» **RAW DATA**:

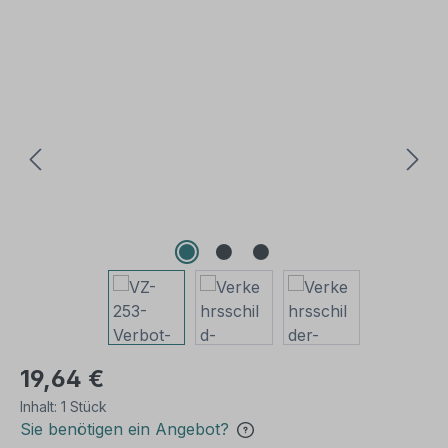
Bildergalerie überspringen
19,64 €
Inhalt:
1 Stück
Sie benötigen ein Angebot?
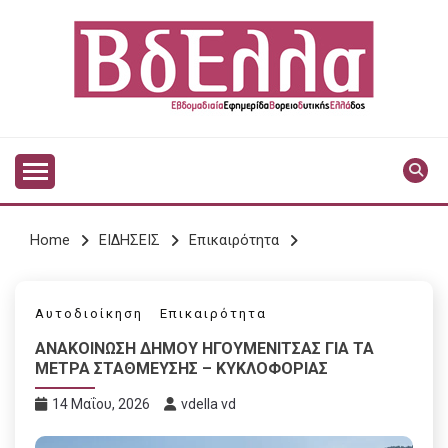
Skip
to
content
Vdella
VDELLA
Home
ΕΙΔΗΣΕΙΣ
Επικαιρότητα
Αυτοδιοίκηση
Επικαιρότητα
ΑΝΑΚΟΙΝΩΣΗ ΔΗΜΟΥ ΗΓΟΥΜΕΝΙΤΣΑΣ ΓΙΑ ΤΑ
ΜΕΤΡΑ ΣΤΑΘΜΕΥΣΗΣ – ΚΥΚΛΟΦΟΡΙΑΣ
14 Μαΐου, 2026
vdella vd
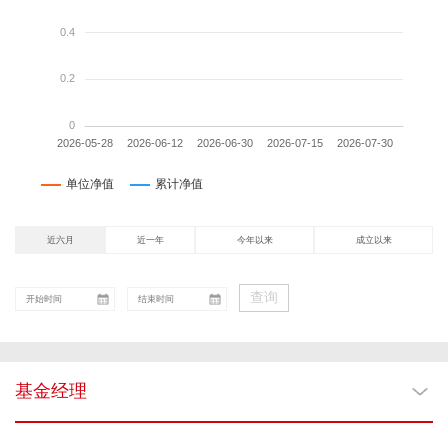
近六月
近一年
今年以来
成立以来
查询
基金经理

» **WORK ITEM**:
Restate the material above word for word; pictures do not belong in the copy.

» **SOLUTION FOR THIS PROBLEM**:
Bildergalerie überspringen
19,64 €
Inhalt:
1 Stück
Sie benötigen ein Angebot?
Skip
to
content
Vdella
VDELLA
Home
ΕΙΔΗΣΕΙΣ
Επικαιρότητα
Αυτοδιοίκηση
Επικαιρότητα
ΑΝΑΚΟΙΝΩΣΗ ΔΗΜΟΥ ΗΓΟΥΜΕΝΙΤΣΑΣ ΓΙΑ ΤΑ
ΜΕΤΡΑ ΣΤΑΘΜΕΥΣΗΣ – ΚΥΚΛΟΦΟΡΙΑΣ
14 Μαΐου, 2026
vdella vd
近六月
近一年
今年以来
成立以来
查询
基金经理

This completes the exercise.